What needs to be done. Leaving out the pictures, output the lines from the one that contains "Dimensions 83 cm x 67 cm" through the end of the material, exactly as they stand.

Information provided.
Start of Block
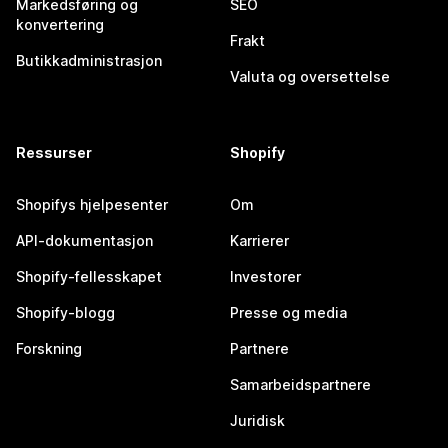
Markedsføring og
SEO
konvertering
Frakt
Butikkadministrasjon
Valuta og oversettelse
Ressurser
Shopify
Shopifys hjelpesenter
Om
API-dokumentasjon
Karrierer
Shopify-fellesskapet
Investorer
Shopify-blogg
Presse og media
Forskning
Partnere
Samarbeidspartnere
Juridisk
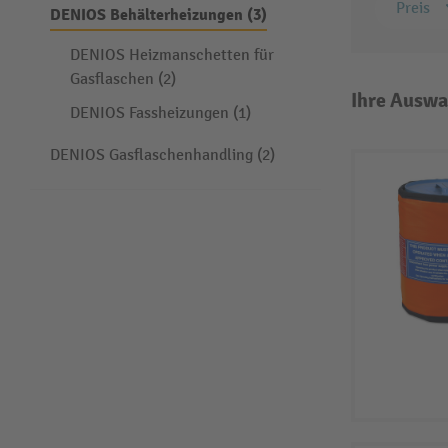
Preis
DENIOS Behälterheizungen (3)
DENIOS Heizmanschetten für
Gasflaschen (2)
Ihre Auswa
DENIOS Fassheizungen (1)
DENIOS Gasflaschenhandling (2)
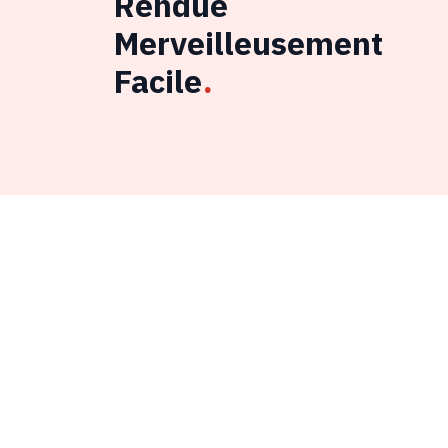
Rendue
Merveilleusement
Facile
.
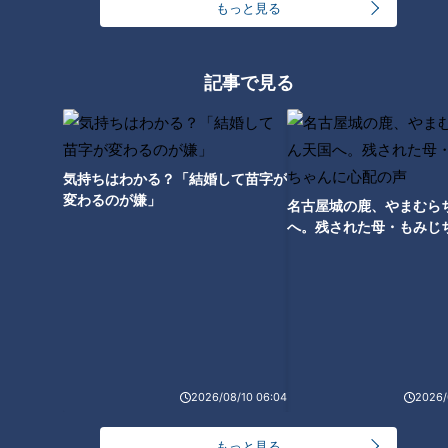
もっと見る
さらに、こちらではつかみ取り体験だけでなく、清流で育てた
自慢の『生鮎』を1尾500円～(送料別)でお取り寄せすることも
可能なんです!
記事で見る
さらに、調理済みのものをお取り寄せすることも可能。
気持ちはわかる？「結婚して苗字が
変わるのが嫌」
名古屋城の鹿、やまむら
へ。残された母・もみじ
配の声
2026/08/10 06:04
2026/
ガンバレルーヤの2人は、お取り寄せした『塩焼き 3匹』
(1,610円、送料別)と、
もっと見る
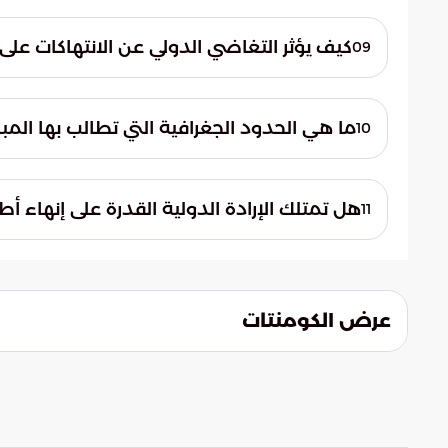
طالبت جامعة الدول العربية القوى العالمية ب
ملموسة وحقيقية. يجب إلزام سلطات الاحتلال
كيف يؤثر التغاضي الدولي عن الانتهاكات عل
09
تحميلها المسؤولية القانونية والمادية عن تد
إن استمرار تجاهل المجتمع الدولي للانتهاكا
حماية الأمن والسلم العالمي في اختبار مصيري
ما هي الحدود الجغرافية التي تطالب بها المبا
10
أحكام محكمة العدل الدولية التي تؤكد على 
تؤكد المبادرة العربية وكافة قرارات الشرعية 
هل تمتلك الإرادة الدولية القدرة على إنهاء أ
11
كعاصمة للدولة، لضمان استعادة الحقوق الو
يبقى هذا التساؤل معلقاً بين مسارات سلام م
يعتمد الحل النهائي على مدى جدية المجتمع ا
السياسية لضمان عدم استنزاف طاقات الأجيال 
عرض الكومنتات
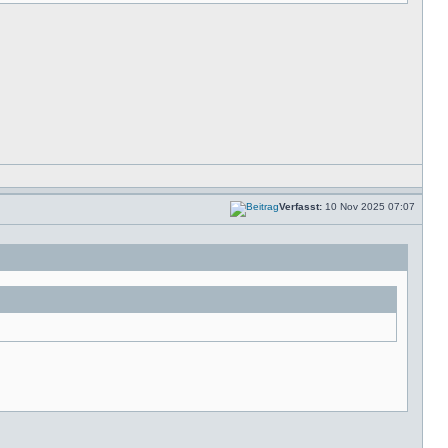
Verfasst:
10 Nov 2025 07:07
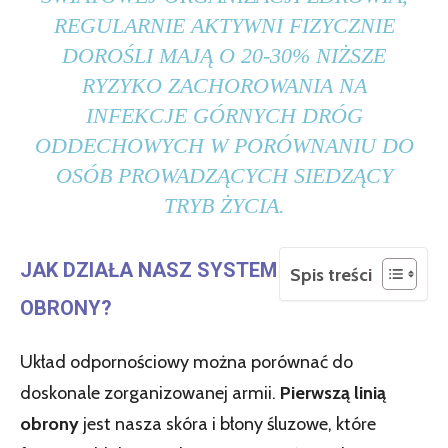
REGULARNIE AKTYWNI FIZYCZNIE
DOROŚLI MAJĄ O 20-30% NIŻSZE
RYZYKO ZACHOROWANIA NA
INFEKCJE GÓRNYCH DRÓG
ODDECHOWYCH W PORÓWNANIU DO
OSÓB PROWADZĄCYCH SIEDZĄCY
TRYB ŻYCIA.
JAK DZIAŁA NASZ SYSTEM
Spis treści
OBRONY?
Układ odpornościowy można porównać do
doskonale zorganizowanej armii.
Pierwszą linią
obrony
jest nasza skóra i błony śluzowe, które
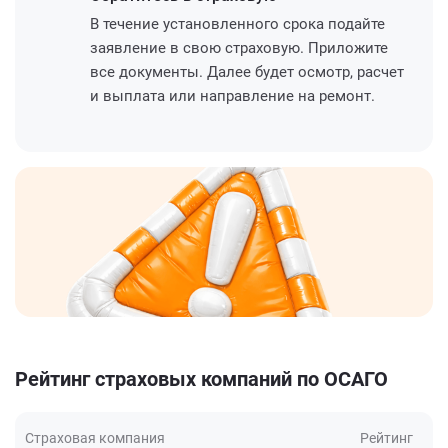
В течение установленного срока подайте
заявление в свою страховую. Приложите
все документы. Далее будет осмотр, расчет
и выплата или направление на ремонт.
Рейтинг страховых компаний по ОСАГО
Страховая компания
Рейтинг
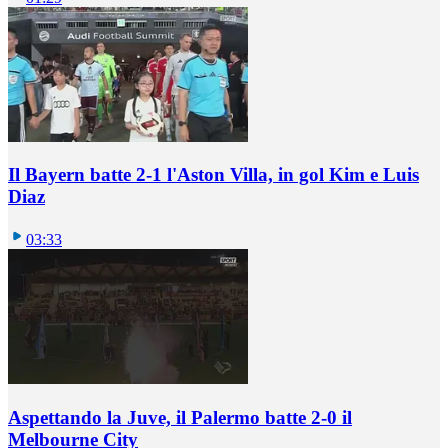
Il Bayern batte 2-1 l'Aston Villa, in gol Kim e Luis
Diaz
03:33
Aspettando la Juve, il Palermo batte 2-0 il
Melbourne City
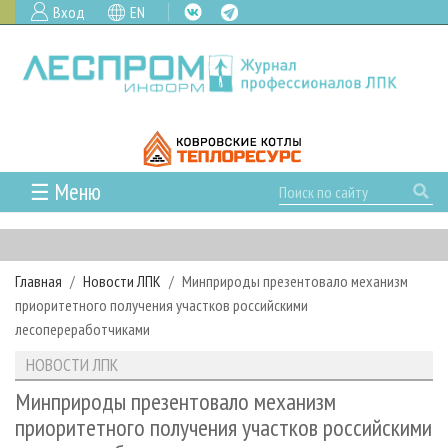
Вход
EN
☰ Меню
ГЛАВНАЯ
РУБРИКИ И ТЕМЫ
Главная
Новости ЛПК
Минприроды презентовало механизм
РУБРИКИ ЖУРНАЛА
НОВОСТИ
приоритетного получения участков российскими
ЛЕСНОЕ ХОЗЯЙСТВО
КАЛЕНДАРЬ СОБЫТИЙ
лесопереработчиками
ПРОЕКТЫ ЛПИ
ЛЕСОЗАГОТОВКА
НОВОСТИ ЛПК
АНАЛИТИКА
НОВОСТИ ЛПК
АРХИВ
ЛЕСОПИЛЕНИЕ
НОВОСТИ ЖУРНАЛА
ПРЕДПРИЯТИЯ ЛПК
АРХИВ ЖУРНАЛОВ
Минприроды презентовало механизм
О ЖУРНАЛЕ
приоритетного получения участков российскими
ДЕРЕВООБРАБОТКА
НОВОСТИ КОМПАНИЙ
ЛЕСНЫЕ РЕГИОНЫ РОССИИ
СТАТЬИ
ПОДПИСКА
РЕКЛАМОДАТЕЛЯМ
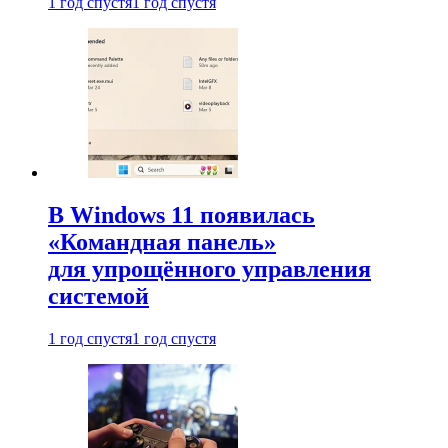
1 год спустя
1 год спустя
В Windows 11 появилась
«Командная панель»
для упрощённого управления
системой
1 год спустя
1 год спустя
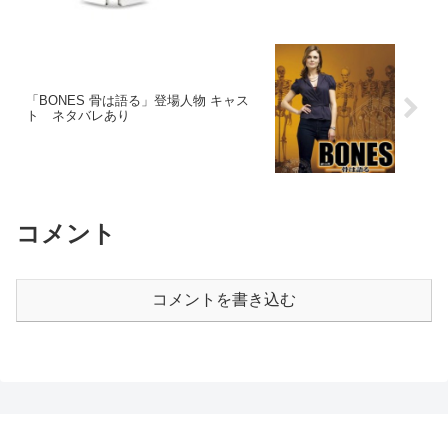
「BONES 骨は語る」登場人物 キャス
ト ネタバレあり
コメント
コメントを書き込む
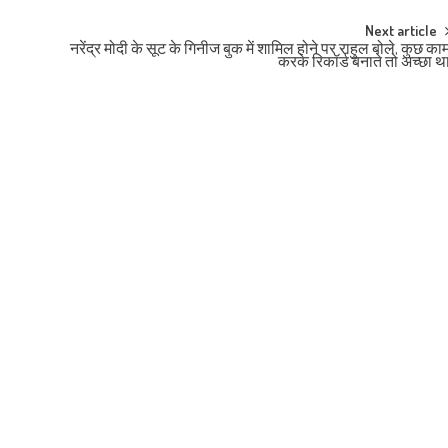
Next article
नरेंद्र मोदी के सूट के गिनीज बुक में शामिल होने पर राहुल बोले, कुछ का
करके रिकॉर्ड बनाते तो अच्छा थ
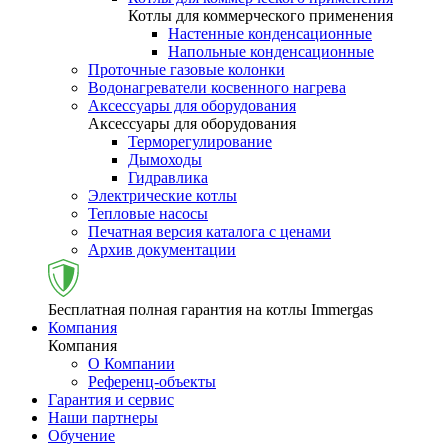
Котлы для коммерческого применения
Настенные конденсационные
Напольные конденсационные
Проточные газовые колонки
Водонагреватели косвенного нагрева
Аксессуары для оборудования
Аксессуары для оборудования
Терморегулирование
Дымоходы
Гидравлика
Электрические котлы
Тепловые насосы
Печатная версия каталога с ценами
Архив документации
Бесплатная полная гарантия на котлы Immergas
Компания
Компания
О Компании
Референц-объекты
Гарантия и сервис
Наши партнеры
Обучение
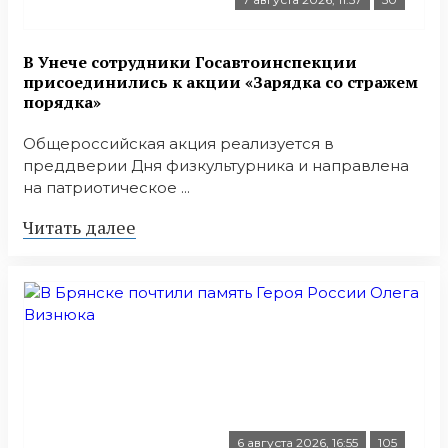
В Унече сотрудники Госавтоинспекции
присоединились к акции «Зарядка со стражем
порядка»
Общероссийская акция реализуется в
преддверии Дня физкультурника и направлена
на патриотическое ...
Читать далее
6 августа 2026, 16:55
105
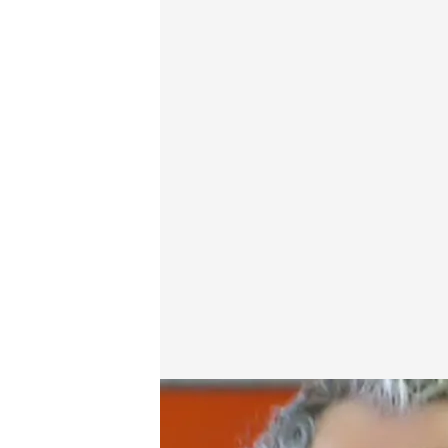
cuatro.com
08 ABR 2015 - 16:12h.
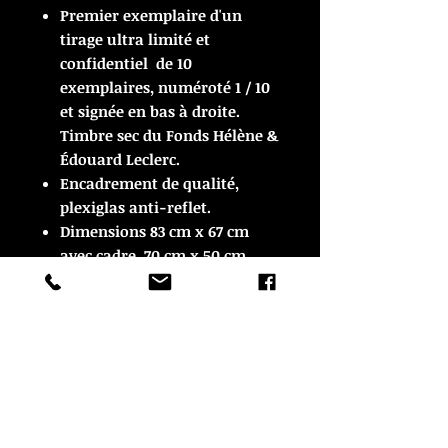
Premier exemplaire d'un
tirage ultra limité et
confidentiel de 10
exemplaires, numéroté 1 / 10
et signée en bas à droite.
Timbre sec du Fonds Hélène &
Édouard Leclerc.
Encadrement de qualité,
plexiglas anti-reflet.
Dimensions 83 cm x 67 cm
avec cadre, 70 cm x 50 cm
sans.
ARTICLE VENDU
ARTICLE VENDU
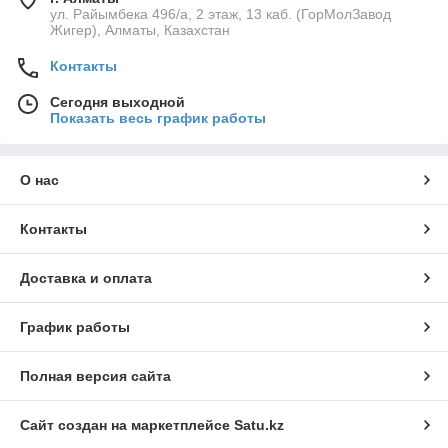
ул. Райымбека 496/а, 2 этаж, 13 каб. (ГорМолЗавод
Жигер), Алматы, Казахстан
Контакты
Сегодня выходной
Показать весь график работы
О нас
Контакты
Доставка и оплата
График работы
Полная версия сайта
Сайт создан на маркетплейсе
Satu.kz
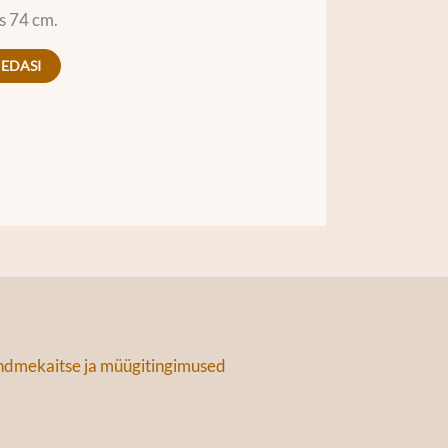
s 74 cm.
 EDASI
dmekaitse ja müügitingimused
End of Block
Exercise answer.
Dimensions 83 cm x 67 cm
avec cadre, 70 cm x 50 cm
sans.
ARTICLE VENDU
ARTICLE VENDU
ул. Райымбека 496/а, 2 этаж, 13 каб. (ГорМолЗавод
Жигер), Алматы, Казахстан
Контакты
Сегодня выходной
Показать весь график работы
О нас
Контакты
Доставка и оплата
График работы
Полная версия сайта
Сайт создан на маркетплейсе
Satu.kz
s 74 cm.
 EDASI
dmekaitse ja müügitingimused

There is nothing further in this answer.